Ahmadinejad protege vows comeback

Esfandiar Rahim Mashaei, who was disqualified from running in presidential elections, says hardliners will someday return to power

Mahmoud Ahmadinejad, right, and his close ally Esfandiar Rahim Mashaei, flash victory signs after registering Mashaei's candidacy  for presidential elections, in Tehran, Iran, on Saturday, May 11, 2013. (photo credit: AP/Ebrahim Noroozi)
Mahmoud Ahmadinejad, right, and his close ally Esfandiar Rahim Mashaei, flash victory signs after registering Mashaei's candidacy for presidential elections, in Tehran, Iran, on Saturday, May 11, 2013. (photo credit: AP/Ebrahim Noroozi)

TEHRAN, Iran (AP) — A protege of Iran’s outgoing president said Mahmoud Ahmadinejad and his allies will make a comeback as a future force in Iranian politics, newspapers reported on Tuesday.

The papers, including the pro-reform Shargh daily, quoted Esfandiar Rahim Mashaei as saying Ahmadinejad and his loyalists will “return” to power someday.

Ahmadinejad is to be replaced by president-elect Hasan Rouhani, who won nearly 51 percent of the votes in the June 15 balloting.

Under Iran’s constitution, Ahmadinejad was banned from running for a third consecutive term but he could run in some future presidential election.

His protege, Mashaei, was disqualified from running by the country’s election overseers, the clerics of the Guardian Council who vet both nominees and the election results.

Mashaei has been disliked by hard-liners because of his alleged role in a bitter feud between Ahmadinejad and the ruling clerics that preceded the election.
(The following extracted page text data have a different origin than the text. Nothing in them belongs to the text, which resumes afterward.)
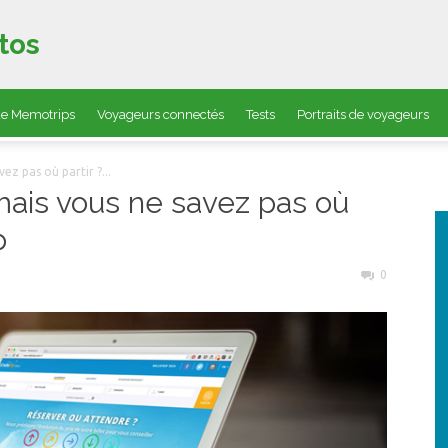
tos
 de Memotrips
Voyageurs connectés
Tests
Portraits de voyageurs
z pas où partir ?...
ais vous ne savez pas où
p
0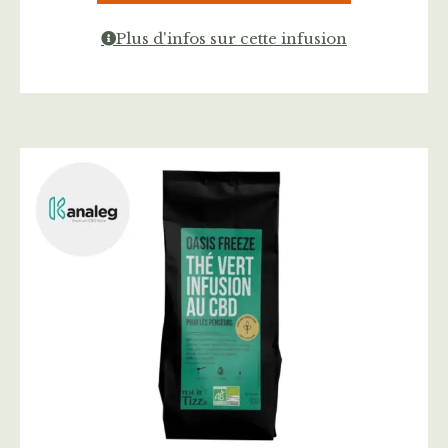
Plus d'infos sur cette infusion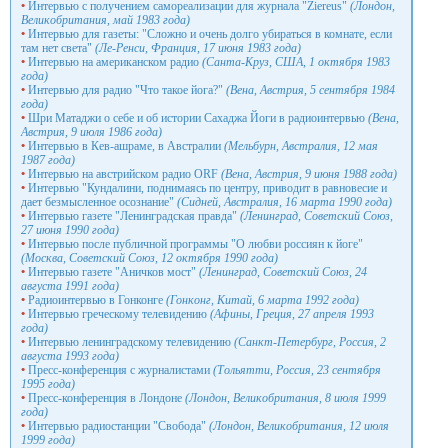
•
Интервью с получением самореализации для журнала "Ziereus"
(Лондон,
Великобритания, май 1983 года)
•
Интервью для газеты: "Сложно и очень долго убираться в комнате, если
там нет света"
(Ле-Ренси, Франция, 17 июня 1983 года)
•
Интервью на американском радио
(Санта-Круз, США, 1 октября 1983
года)
•
Интервью для радио "Что такое йога?"
(Вена, Австрия, 5 сентября 1984
года)
•
Шри Матаджи о себе и об истории Сахаджа Йоги в радиоинтервью
(Вена,
Австрия, 9 июля 1986 года)
•
Интервью в Кев-ашраме, в Австралии
(Мельбурн, Австралия, 12 мая
1987 года)
•
Интервью на австрийском радио ORF
(Вена, Австрия, 9 июня 1988 года)
•
Интервью "Кундалини, поднимаясь по центру, приводит в равновесие и
дает безмысленное осознание"
(Сидней, Австралия, 16 марта 1990 года)
•
Интервью газете "Ленинградская правда"
(Ленинград, Советский Союз,
27 июня 1990 года)
•
Интервью после публичной программы "О любви россиян к йоге"
(Москва, Советский Союз, 12 октября 1990 года)
•
Интервью газете "Аничков мост"
(Ленинград, Советский Союз, 24
августа 1991 года)
•
Радиоинтервью в Гонконге
(Гонконг, Китай, 6 марта 1992 года)
•
Интервью греческому телевидению
(Афины, Греция, 27 апреля 1993
года)
•
Интервью ленинградскому телевидению
(Санкт-Петербург, Россия, 2
августа 1993 года)
•
Пресс-конференция с журналистами
(Тольятти, Россия, 23 сентября
1995 года)
•
Пресс-конференция в Лондоне
(Лондон, Великобритания, 8 июля 1999
года)
•
Интервью радиостанции "Свобода"
(Лондон, Великобритания, 12 июля
1999 года)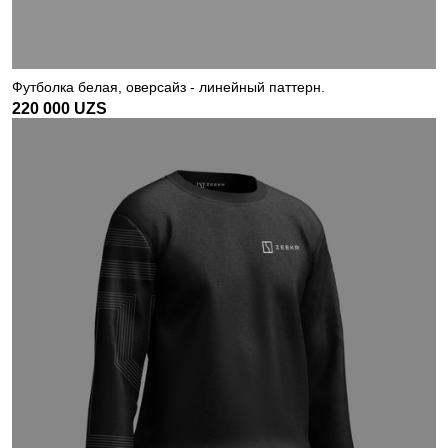
Футболка белая, оверсайз - линейный паттерн.
220 000
UZS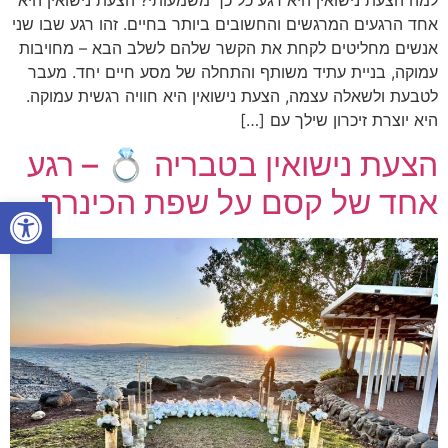
אחד הרגעים המרגשים והחשובים ביותר בחיים. זהו רגע שבו שני
אנשים מחליטים לקחת את הקשר שלהם לשלב הבא – מחויבות
עמוקה, בניית עתיד משותף והתחלה של מסע חיים יחד. מעבר
לטבעת ולשאלה עצמה, הצעת נישואין היא חוויה רגשית עמוקה.
היא יוצרת זיכרון שילך עם […]
הצעת נישואין בטבריה 💍 – רגע
אחד של קסם על שפת הכינרת
פתח סרגל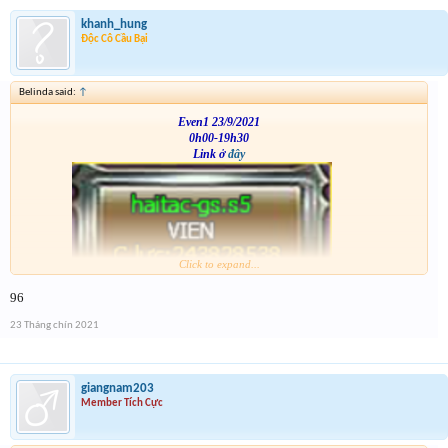
khanh_hung
Độc Cô Cầu Bại
Belinda said:
↑
Even1 23/9/2021
0h00-19h30
Link ở
đây
Click to expand...
VS
96
23 Tháng chín 2021
giangnam203
Member Tích Cực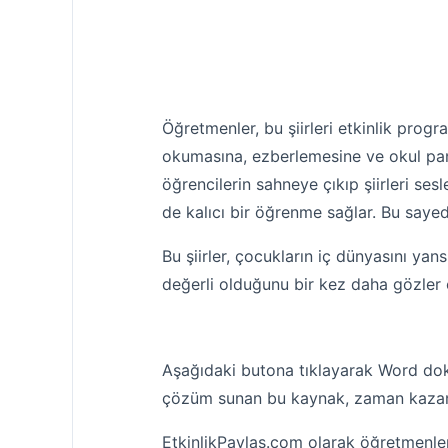
Öğretmenler, bu şiirleri etkinlik progra
okumasına, ezberlemesine ve okul pan
öğrencilerin sahneye çıkıp şiirleri se
de kalıcı bir öğrenme sağlar. Bu sayede
Bu şiirler, çocukların iç dünyasını yan
değerli olduğunu bir kez daha gözler 
Aşağıdaki butona tıklayarak Word doküman
çözüm sunan bu kaynak, zaman kazandı
EtkinlikPaylas.com olarak öğretmenler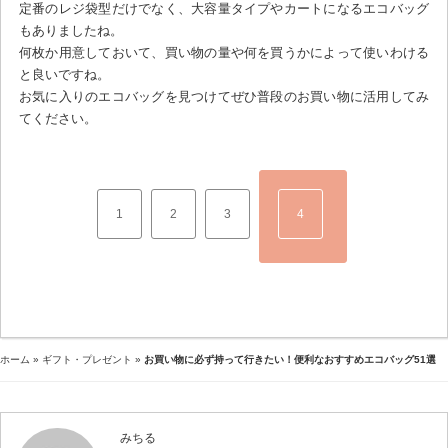
定番のレジ袋型だけでなく、大容量タイプやカートになるエコバッグ
もありましたね。
何枚か用意しておいて、買い物の量や何を買うかによって使いわける
と良いですね。
お気に入りのエコバッグを見つけてぜひ普段のお買い物に活用してみ
てください。
1
2
3
4
ホーム
»
ギフト・プレゼント
»
お買い物に必ず持って行きたい！便利なおすすめエコバッグ51選
みちる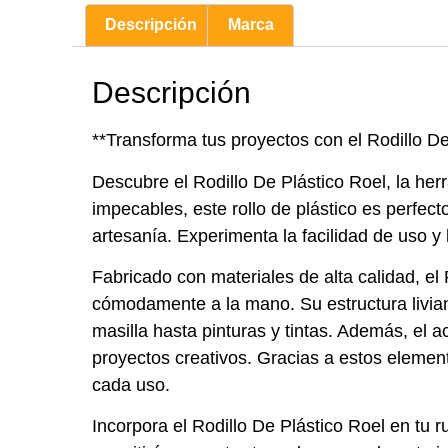
Descripción
Marca
Descripción
**Transforma tus proyectos con el Rodillo De
Descubre el Rodillo De Plástico Roel, la her
impecables, este rollo de plástico es perfec
artesanía. Experimenta la facilidad de uso y 
Fabricado con materiales de alta calidad, el
cómodamente a la mano. Su estructura liviana
masilla hasta pinturas y tintas. Además, el 
proyectos creativos. Gracias a estos elemen
cada uso.
Incorpora el Rodillo De Plástico Roel en tu r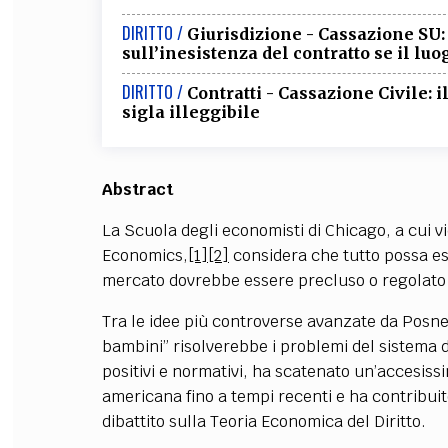
DIRITTO /
Giurisdizione - Cassazione SU:
sull’inesistenza del contratto se il lu
DIRITTO /
Contratti - Cassazione Civile: 
sigla illeggibile
Abstract
La Scuola degli economisti di Chicago, a cui v
Economics,
[1]
[2]
considera che tutto possa es
mercato dovrebbe essere precluso o regolato s
Tra le idee più controverse avanzate da Posn
bambini” risolverebbe i problemi del sistema de
positivi e normativi, ha scatenato un’accesissi
americana fino a tempi recenti e ha contribui
dibattito sulla Teoria Economica del Diritto.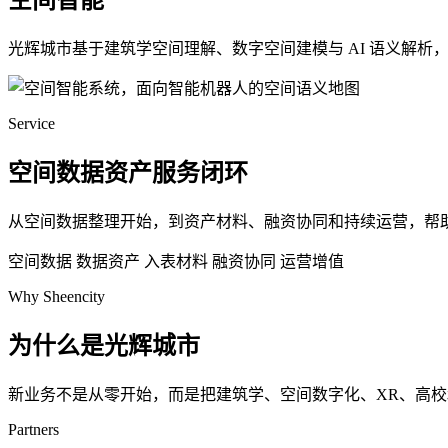
空间智能
光辉城市基于建筑学空间理解、数字空间建模与 AI 语义解
Service
空间数据资产服务闭环
从空间数据整理开始，到资产材料、融资协同和持续运营，帮
空间数据
数据资产
入表材料
融资协同
运营增值
Why Sheencity
为什么是光辉城市
新业务不是从零开始，而是把建筑学、空间数字化、XR、高
Partners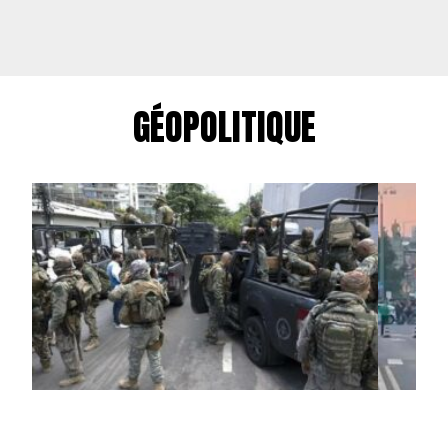
GÉOPOLITIQUE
The clerics denounced Mashaei as part of a “deviant current” that seeks to undermine the country’s Islamic system.

Ahmadinejad appealed three times to Supreme Leader Ayatollah Ali Khamenei but the efforts failed to restore Mashaei as a candidate, according to Abdollah Haji Sadeghi, a Khamenei representative in the powerful Revolutionary Guard.
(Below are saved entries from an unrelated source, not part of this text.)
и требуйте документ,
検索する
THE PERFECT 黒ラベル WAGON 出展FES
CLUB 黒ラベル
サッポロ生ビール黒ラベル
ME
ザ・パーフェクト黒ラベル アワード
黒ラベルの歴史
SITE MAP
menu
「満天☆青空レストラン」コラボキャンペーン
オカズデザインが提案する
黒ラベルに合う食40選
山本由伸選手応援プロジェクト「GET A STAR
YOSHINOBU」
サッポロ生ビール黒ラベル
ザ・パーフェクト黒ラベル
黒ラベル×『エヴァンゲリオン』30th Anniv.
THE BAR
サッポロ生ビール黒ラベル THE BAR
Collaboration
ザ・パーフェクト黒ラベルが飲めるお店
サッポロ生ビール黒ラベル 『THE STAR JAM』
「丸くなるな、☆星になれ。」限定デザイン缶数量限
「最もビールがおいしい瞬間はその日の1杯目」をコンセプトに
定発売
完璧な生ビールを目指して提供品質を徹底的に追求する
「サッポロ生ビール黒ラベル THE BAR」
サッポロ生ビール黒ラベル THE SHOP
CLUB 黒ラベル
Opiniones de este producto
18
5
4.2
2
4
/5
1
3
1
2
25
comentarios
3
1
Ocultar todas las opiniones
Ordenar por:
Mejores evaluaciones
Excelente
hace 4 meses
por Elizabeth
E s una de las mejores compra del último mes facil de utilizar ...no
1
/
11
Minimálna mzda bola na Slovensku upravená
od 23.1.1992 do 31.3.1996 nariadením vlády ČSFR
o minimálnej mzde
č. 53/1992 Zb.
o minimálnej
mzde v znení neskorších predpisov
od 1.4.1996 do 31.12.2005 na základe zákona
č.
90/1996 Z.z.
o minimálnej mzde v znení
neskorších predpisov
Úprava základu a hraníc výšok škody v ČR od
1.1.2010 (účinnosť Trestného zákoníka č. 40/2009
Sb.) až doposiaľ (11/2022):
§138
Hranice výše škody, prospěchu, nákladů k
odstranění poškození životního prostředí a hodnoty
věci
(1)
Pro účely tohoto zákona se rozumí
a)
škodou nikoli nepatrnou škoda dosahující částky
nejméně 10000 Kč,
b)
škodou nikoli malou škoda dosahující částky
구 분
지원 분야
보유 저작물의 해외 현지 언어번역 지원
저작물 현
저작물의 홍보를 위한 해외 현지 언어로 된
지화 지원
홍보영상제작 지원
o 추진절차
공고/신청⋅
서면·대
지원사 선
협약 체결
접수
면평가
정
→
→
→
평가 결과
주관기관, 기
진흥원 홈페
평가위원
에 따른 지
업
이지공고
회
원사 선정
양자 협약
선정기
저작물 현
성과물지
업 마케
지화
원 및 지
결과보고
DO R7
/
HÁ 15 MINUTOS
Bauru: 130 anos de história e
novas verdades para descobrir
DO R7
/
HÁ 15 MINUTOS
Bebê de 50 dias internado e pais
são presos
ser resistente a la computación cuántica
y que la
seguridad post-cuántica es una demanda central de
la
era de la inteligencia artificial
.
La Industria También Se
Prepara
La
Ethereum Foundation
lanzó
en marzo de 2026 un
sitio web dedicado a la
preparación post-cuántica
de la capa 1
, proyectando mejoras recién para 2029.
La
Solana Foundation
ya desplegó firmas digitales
In May, Ahmadinejad argued that the decision by the Guardian Council to disqualify Mashaei from the presidential race was an act of “oppression.”

Since his landslide win, Rouhani has vowed to follow a “path of moderation” and pursue greater openness over Iran’s nuclear program.

He is set to take office in August and although Iran’s president cannot set policy on major decisions such as the nuclear program, he can influence views by the ruling clerics.

Though sidelined since Rouhani’s election, Ahmadinejad still enjoys a significant political base, with grateful and loyal supporters, especially in hardscrabble and poorer places across Iran.